Geçmişte aynı biçimde, 1979'da Humeyni'nin üretimi kısmasıyla dünya ikinci petrol krizine girmiş, onun yarattığı durgunluk, işsizlik ve enflasyon, iktidarda olan Giscard, Schmidt ve Carter'ın, Fransa, Almanya ve ABD'deki seçimleri birbiri ardından kaybetmelerine yol açmıştı.

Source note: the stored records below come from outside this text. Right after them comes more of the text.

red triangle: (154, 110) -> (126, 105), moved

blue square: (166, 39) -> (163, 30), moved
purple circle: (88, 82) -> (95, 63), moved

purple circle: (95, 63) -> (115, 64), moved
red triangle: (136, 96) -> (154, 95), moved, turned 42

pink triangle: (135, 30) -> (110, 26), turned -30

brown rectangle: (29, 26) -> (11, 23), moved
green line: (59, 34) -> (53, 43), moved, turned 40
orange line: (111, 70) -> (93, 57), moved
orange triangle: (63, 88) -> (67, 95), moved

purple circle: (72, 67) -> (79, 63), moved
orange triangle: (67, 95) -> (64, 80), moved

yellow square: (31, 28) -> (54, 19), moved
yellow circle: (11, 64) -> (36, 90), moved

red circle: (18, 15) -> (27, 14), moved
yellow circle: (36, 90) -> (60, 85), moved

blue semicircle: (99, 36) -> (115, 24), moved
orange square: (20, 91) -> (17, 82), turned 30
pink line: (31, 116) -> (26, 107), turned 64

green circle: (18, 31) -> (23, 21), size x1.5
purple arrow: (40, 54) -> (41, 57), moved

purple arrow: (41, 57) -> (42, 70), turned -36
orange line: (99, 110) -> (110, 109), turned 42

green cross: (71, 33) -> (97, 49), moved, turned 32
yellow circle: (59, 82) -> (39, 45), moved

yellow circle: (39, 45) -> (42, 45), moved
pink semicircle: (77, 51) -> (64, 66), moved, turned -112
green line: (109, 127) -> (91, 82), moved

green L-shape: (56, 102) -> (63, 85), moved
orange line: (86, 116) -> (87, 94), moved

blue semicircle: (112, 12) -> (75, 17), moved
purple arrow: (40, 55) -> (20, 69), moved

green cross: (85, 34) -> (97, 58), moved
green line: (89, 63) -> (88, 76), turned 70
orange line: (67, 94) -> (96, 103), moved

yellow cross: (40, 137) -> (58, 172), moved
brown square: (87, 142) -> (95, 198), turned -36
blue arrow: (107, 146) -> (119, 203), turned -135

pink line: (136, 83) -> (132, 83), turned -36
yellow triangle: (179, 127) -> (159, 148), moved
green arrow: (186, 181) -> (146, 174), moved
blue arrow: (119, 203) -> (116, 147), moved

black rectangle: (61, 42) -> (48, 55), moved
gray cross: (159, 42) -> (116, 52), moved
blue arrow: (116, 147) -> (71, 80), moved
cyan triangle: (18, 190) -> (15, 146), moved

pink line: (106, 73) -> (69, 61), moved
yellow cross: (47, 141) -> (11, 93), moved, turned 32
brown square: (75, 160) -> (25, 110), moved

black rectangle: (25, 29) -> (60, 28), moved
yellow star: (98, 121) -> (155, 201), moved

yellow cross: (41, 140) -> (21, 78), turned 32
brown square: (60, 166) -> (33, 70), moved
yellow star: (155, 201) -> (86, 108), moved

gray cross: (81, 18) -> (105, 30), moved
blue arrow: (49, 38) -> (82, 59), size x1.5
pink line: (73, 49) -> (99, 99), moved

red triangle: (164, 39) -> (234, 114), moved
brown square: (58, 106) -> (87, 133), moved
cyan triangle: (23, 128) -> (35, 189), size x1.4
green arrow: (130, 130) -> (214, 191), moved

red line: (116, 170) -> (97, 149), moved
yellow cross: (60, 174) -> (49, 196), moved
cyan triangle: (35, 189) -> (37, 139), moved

Obama kaybetmedi... Az bir farkla da olsa, ikinci dönem seçilmeyi başaran ikinci Demokrat başkan oldu. Böylelikle, giderek kendisine daha geniş bir seçmen kitlesi bulan popülist ve aşırı sağ politikaların da, sağduyunun ağır bastığı siyasi bir duruşla geriletilebileceğini gösterdi.
ABD askeri varlığı
Üzerinde durulması gereken husus, ABD'nin Obama döneminde giderek askeri varlığını, yeni sorunların ve rekabetin olacağı alanlara kaydırma politikasına devam edecek olması... 1947'den bu yana ilk defa, ABD'nin Avrupa ülkelerinde bulundurduğu asker sayısı, neredeyse 30.000 civarına inerek sembolik bir duruma gelecek. Joseph Joffe, Commentary Magazine'de, ABD'nin yeni dönem politikası hakkında son derece ilginç bir makale yazdı.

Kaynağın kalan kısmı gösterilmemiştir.